::: Given data :::
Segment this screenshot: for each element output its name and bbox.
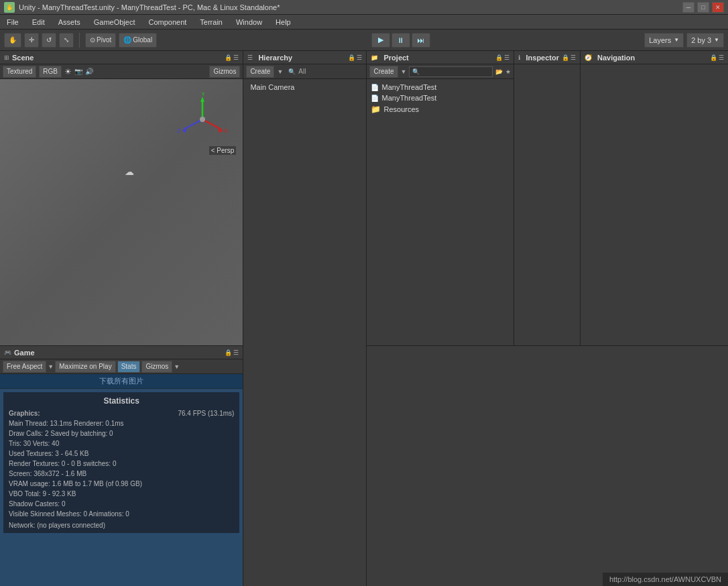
project-item-label-1: ManyThreadTest <box>381 83 436 91</box>
free-aspect-button[interactable]: Free Aspect <box>3 361 46 373</box>
project-item-resources[interactable]: 📁 Resources <box>367 103 513 115</box>
scene-title: Scene <box>12 54 34 62</box>
gizmos-dropdown-arrow[interactable]: ▼ <box>174 363 180 370</box>
navigation-icon: 🧭 <box>585 54 592 61</box>
network-section: Network: (no players connected) <box>9 522 234 529</box>
stats-line2: Draw Calls: 2 Saved by batching: 0 <box>9 428 234 438</box>
navigation-lock-icon[interactable]: 🔒 <box>710 54 717 61</box>
menu-edit[interactable]: Edit <box>25 15 52 29</box>
menu-help[interactable]: Help <box>269 15 298 29</box>
hierarchy-title: Hierarchy <box>258 54 292 62</box>
right-bottom <box>367 346 728 586</box>
navigation-panel: 🧭 Navigation 🔒 ☰ <box>581 51 728 345</box>
project-item-label-2: ManyThreadTest <box>381 94 436 102</box>
layers-dropdown[interactable]: Layers ▼ <box>644 33 684 48</box>
project-item-manythreadtest-1[interactable]: 📄 ManyThreadTest <box>367 82 513 93</box>
project-star-icon[interactable]: ★ <box>505 68 511 75</box>
scene-menu-icon[interactable]: ☰ <box>233 54 239 61</box>
stats-button[interactable]: Stats <box>117 361 141 373</box>
stats-line3: Tris: 30 Verts: 40 <box>9 438 234 449</box>
gizmo-center-icon: ☁ <box>125 166 134 177</box>
title-bar: ✋ Unity - ManyThreadTest.unity - ManyThr… <box>0 0 728 15</box>
project-panel: 📁 Project 🔒 ☰ Create ▼ 🔍 📂 ★ <box>367 51 514 345</box>
play-controls: ▶ ⏸ ⏭ <box>371 33 430 48</box>
close-button[interactable]: ✕ <box>712 2 724 13</box>
menu-terrain[interactable]: Terrain <box>193 15 229 29</box>
menu-gameobject[interactable]: GameObject <box>87 15 142 29</box>
project-create-arrow[interactable]: ▼ <box>401 68 407 75</box>
step-button[interactable]: ⏭ <box>412 33 430 48</box>
scene-lock-icon[interactable]: 🔒 <box>225 54 232 61</box>
scale-tool-button[interactable]: ⤡ <box>59 33 74 48</box>
color-mode-button[interactable]: RGB <box>39 66 62 78</box>
stats-line4: Used Textures: 3 - 64.5 KB <box>9 449 234 459</box>
svg-text:Z: Z <box>177 127 181 134</box>
window-controls: ─ □ ✕ <box>682 2 724 13</box>
layout-dropdown[interactable]: 2 by 3 ▼ <box>686 33 724 48</box>
project-folder-icon[interactable]: 📂 <box>495 68 503 75</box>
footer-url: http://blog.csdn.net/AWNUXCVBN <box>609 575 721 583</box>
menu-file[interactable]: File <box>0 15 25 29</box>
menu-window[interactable]: Window <box>229 15 269 29</box>
folder-icon-resources: 📁 <box>371 105 381 114</box>
inspector-lock-icon[interactable]: 🔒 <box>562 54 569 61</box>
stats-line6: Screen: 368x372 - 1.6 MB <box>9 469 234 479</box>
stats-graphics-section: Graphics: 76.4 FPS (13.1ms) Main Thread:… <box>9 408 234 519</box>
hierarchy-lock-icon[interactable]: 🔒 <box>348 54 355 61</box>
menu-bar: File Edit Assets GameObject Component Te… <box>0 15 728 30</box>
stats-line5: Render Textures: 0 - 0 B switches: 0 <box>9 459 234 469</box>
persp-label: < Persp <box>209 146 237 155</box>
layout-dropdown-arrow: ▼ <box>714 37 719 43</box>
move-tool-button[interactable]: ✛ <box>24 33 39 48</box>
pivot-button[interactable]: ⊙ Pivot <box>85 33 116 48</box>
maximize-on-play-button[interactable]: Maximize on Play <box>55 361 115 373</box>
render-mode-button[interactable]: Textured <box>3 66 36 78</box>
stats-line10: Visible Skinned Meshes: 0 Animations: 0 <box>9 509 234 519</box>
inspector-menu-icon[interactable]: ☰ <box>570 54 576 61</box>
navigation-menu-icon[interactable]: ☰ <box>719 54 724 61</box>
minimize-button[interactable]: ─ <box>682 2 694 13</box>
layers-dropdown-arrow: ▼ <box>674 37 679 43</box>
svg-marker-1 <box>200 97 204 102</box>
scene-canvas[interactable]: Y X Z < Persp <box>0 79 243 345</box>
project-menu-icon[interactable]: ☰ <box>504 54 509 61</box>
global-button[interactable]: 🌐 Global <box>119 33 157 48</box>
download-bar[interactable]: 下载所有图片 <box>0 374 243 389</box>
global-icon: 🌐 <box>123 36 131 44</box>
stats-line9: Shadow Casters: 0 <box>9 499 234 509</box>
hierarchy-menu-icon[interactable]: ☰ <box>357 54 362 61</box>
hierarchy-item-main-camera[interactable]: Main Camera <box>243 82 366 93</box>
project-content: 📄 ManyThreadTest 📄 ManyThreadTest 📁 Reso… <box>367 79 513 345</box>
project-search-box[interactable]: 🔍 <box>409 66 493 77</box>
hierarchy-create-button[interactable]: Create <box>246 66 274 78</box>
project-title: Project <box>383 54 408 62</box>
layers-label: Layers <box>649 36 671 44</box>
scene-icon: ⊞ <box>4 54 9 61</box>
gizmos-button-game[interactable]: Gizmos <box>141 361 172 373</box>
project-create-button[interactable]: Create <box>369 66 398 78</box>
main-toolbar: ✋ ✛ ↺ ⤡ ⊙ Pivot 🌐 Global ▶ ⏸ ⏭ Layers ▼ … <box>0 30 728 51</box>
pause-button[interactable]: ⏸ <box>391 33 410 48</box>
camera-icon: 📷 <box>74 68 82 75</box>
fps-value: 76.4 FPS (13.1ms) <box>178 408 234 418</box>
game-menu-icon[interactable]: ☰ <box>233 349 239 356</box>
navigation-content <box>581 64 728 345</box>
graphics-label: Graphics: <box>9 408 40 418</box>
project-item-manythreadtest-2[interactable]: 📄 ManyThreadTest <box>367 93 513 103</box>
game-title: Game <box>14 349 35 357</box>
script-icon-2: 📄 <box>371 95 379 102</box>
hand-tool-button[interactable]: ✋ <box>4 33 21 48</box>
aspect-dropdown-arrow[interactable]: ▼ <box>48 363 54 370</box>
main-area: ⊞ Scene 🔒 ☰ Textured RGB ☀ 📷 🔊 Gizmos <box>0 51 728 586</box>
menu-assets[interactable]: Assets <box>52 15 87 29</box>
create-dropdown-arrow[interactable]: ▼ <box>277 68 283 75</box>
hierarchy-content: Main Camera <box>243 79 366 586</box>
menu-component[interactable]: Component <box>141 15 193 29</box>
play-button[interactable]: ▶ <box>371 33 390 48</box>
rotate-tool-button[interactable]: ↺ <box>42 33 56 48</box>
gizmos-button-scene[interactable]: Gizmos <box>209 66 240 78</box>
project-lock-icon[interactable]: 🔒 <box>495 54 503 61</box>
game-lock-icon[interactable]: 🔒 <box>225 349 232 356</box>
stats-line1: Main Thread: 13.1ms Renderer: 0.1ms <box>9 418 234 428</box>
maximize-button[interactable]: □ <box>697 2 709 13</box>
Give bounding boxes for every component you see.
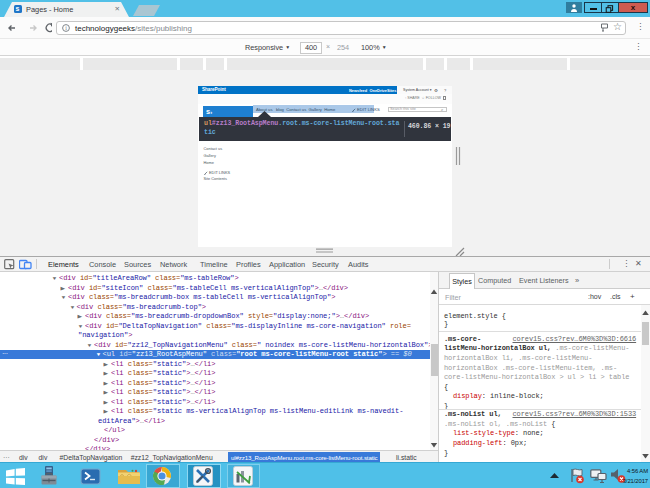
svg-text:i: i [65,25,67,31]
:::
Task to complete ▸ Return the data exactly. Do not carry over any images.

Answer for the task ▸
Segment this screenshot: for each element output its name and bbox.
project-item-label-1: ManyThreadTest <box>381 83 436 91</box>
free-aspect-button[interactable]: Free Aspect <box>3 361 46 373</box>
project-item-resources[interactable]: 📁 Resources <box>367 103 513 115</box>
scene-title: Scene <box>12 54 34 62</box>
gizmos-dropdown-arrow[interactable]: ▼ <box>174 363 180 370</box>
navigation-icon: 🧭 <box>585 54 592 61</box>
network-section: Network: (no players connected) <box>9 522 234 529</box>
stats-line2: Draw Calls: 2 Saved by batching: 0 <box>9 428 234 438</box>
navigation-lock-icon[interactable]: 🔒 <box>710 54 717 61</box>
menu-edit[interactable]: Edit <box>25 15 52 29</box>
menu-help[interactable]: Help <box>269 15 298 29</box>
hierarchy-title: Hierarchy <box>258 54 292 62</box>
right-bottom <box>367 346 728 586</box>
navigation-panel: 🧭 Navigation 🔒 ☰ <box>581 51 728 345</box>
project-item-label-2: ManyThreadTest <box>381 94 436 102</box>
layers-dropdown[interactable]: Layers ▼ <box>644 33 684 48</box>
project-item-manythreadtest-1[interactable]: 📄 ManyThreadTest <box>367 82 513 93</box>
project-star-icon[interactable]: ★ <box>505 68 511 75</box>
scene-menu-icon[interactable]: ☰ <box>233 54 239 61</box>
stats-button[interactable]: Stats <box>117 361 141 373</box>
stats-line3: Tris: 30 Verts: 40 <box>9 438 234 449</box>
gizmo-center-icon: ☁ <box>125 166 134 177</box>
title-bar: ✋ Unity - ManyThreadTest.unity - ManyThr… <box>0 0 728 15</box>
project-panel: 📁 Project 🔒 ☰ Create ▼ 🔍 📂 ★ <box>367 51 514 345</box>
play-controls: ▶ ⏸ ⏭ <box>371 33 430 48</box>
close-button[interactable]: ✕ <box>712 2 724 13</box>
menu-terrain[interactable]: Terrain <box>193 15 229 29</box>
menu-gameobject[interactable]: GameObject <box>87 15 142 29</box>
project-create-arrow[interactable]: ▼ <box>401 68 407 75</box>
step-button[interactable]: ⏭ <box>412 33 430 48</box>
scene-lock-icon[interactable]: 🔒 <box>225 54 232 61</box>
scale-tool-button[interactable]: ⤡ <box>59 33 74 48</box>
color-mode-button[interactable]: RGB <box>39 66 62 78</box>
stats-line4: Used Textures: 3 - 64.5 KB <box>9 449 234 459</box>
svg-text:Z: Z <box>177 127 181 134</box>
window-controls: ─ □ ✕ <box>682 2 724 13</box>
layout-dropdown[interactable]: 2 by 3 ▼ <box>686 33 724 48</box>
project-folder-icon[interactable]: 📂 <box>495 68 503 75</box>
footer-url: http://blog.csdn.net/AWNUXCVBN <box>609 575 721 583</box>
menu-file[interactable]: File <box>0 15 25 29</box>
menu-window[interactable]: Window <box>229 15 269 29</box>
folder-icon-resources: 📁 <box>371 105 381 114</box>
inspector-lock-icon[interactable]: 🔒 <box>562 54 569 61</box>
stats-line6: Screen: 368x372 - 1.6 MB <box>9 469 234 479</box>
stats-graphics-section: Graphics: 76.4 FPS (13.1ms) Main Thread:… <box>9 408 234 519</box>
hierarchy-lock-icon[interactable]: 🔒 <box>348 54 355 61</box>
menu-bar: File Edit Assets GameObject Component Te… <box>0 15 728 30</box>
stats-line5: Render Textures: 0 - 0 B switches: 0 <box>9 459 234 469</box>
persp-label: < Persp <box>209 146 237 155</box>
layout-dropdown-arrow: ▼ <box>714 37 719 43</box>
move-tool-button[interactable]: ✛ <box>24 33 39 48</box>
pivot-button[interactable]: ⊙ Pivot <box>85 33 116 48</box>
maximize-on-play-button[interactable]: Maximize on Play <box>55 361 115 373</box>
render-mode-button[interactable]: Textured <box>3 66 36 78</box>
stats-line10: Visible Skinned Meshes: 0 Animations: 0 <box>9 509 234 519</box>
inspector-menu-icon[interactable]: ☰ <box>570 54 576 61</box>
navigation-menu-icon[interactable]: ☰ <box>719 54 724 61</box>
minimize-button[interactable]: ─ <box>682 2 694 13</box>
layers-dropdown-arrow: ▼ <box>674 37 679 43</box>
svg-marker-1 <box>200 97 204 102</box>
scene-canvas[interactable]: Y X Z < Persp <box>0 79 243 345</box>
project-menu-icon[interactable]: ☰ <box>504 54 509 61</box>
global-button[interactable]: 🌐 Global <box>119 33 157 48</box>
download-bar[interactable]: 下载所有图片 <box>0 374 243 389</box>
global-icon: 🌐 <box>123 36 131 44</box>
stats-line9: Shadow Casters: 0 <box>9 499 234 509</box>
hierarchy-menu-icon[interactable]: ☰ <box>357 54 362 61</box>
hierarchy-item-main-camera[interactable]: Main Camera <box>243 82 366 93</box>
project-content: 📄 ManyThreadTest 📄 ManyThreadTest 📁 Reso… <box>367 79 513 345</box>
project-search-box[interactable]: 🔍 <box>409 66 493 77</box>
hierarchy-create-button[interactable]: Create <box>246 66 274 78</box>
project-title: Project <box>383 54 408 62</box>
layers-label: Layers <box>649 36 671 44</box>
scene-icon: ⊞ <box>4 54 9 61</box>
gizmos-button-game[interactable]: Gizmos <box>141 361 172 373</box>
project-create-button[interactable]: Create <box>369 66 398 78</box>
main-toolbar: ✋ ✛ ↺ ⤡ ⊙ Pivot 🌐 Global ▶ ⏸ ⏭ Layers ▼ … <box>0 30 728 51</box>
pause-button[interactable]: ⏸ <box>391 33 410 48</box>
camera-icon: 📷 <box>74 68 82 75</box>
fps-value: 76.4 FPS (13.1ms) <box>178 408 234 418</box>
game-menu-icon[interactable]: ☰ <box>233 349 239 356</box>
navigation-content <box>581 64 728 345</box>
graphics-label: Graphics: <box>9 408 40 418</box>
project-item-manythreadtest-2[interactable]: 📄 ManyThreadTest <box>367 93 513 103</box>
game-title: Game <box>14 349 35 357</box>
script-icon-2: 📄 <box>371 95 379 102</box>
hand-tool-button[interactable]: ✋ <box>4 33 21 48</box>
aspect-dropdown-arrow[interactable]: ▼ <box>48 363 54 370</box>
main-area: ⊞ Scene 🔒 ☰ Textured RGB ☀ 📷 🔊 Gizmos <box>0 51 728 586</box>
menu-assets[interactable]: Assets <box>52 15 87 29</box>
create-dropdown-arrow[interactable]: ▼ <box>277 68 283 75</box>
hierarchy-content: Main Camera <box>243 79 366 586</box>
menu-component[interactable]: Component <box>141 15 193 29</box>
play-button[interactable]: ▶ <box>371 33 390 48</box>
rotate-tool-button[interactable]: ↺ <box>42 33 56 48</box>
gizmos-button-scene[interactable]: Gizmos <box>209 66 240 78</box>
project-lock-icon[interactable]: 🔒 <box>495 54 503 61</box>
game-lock-icon[interactable]: 🔒 <box>225 349 232 356</box>
stats-line1: Main Thread: 13.1ms Renderer: 0.1ms <box>9 418 234 428</box>
maximize-button[interactable]: □ <box>697 2 709 13</box>
Give bounding boxes for every component you see.
svg-text:i: i [65,25,67,31]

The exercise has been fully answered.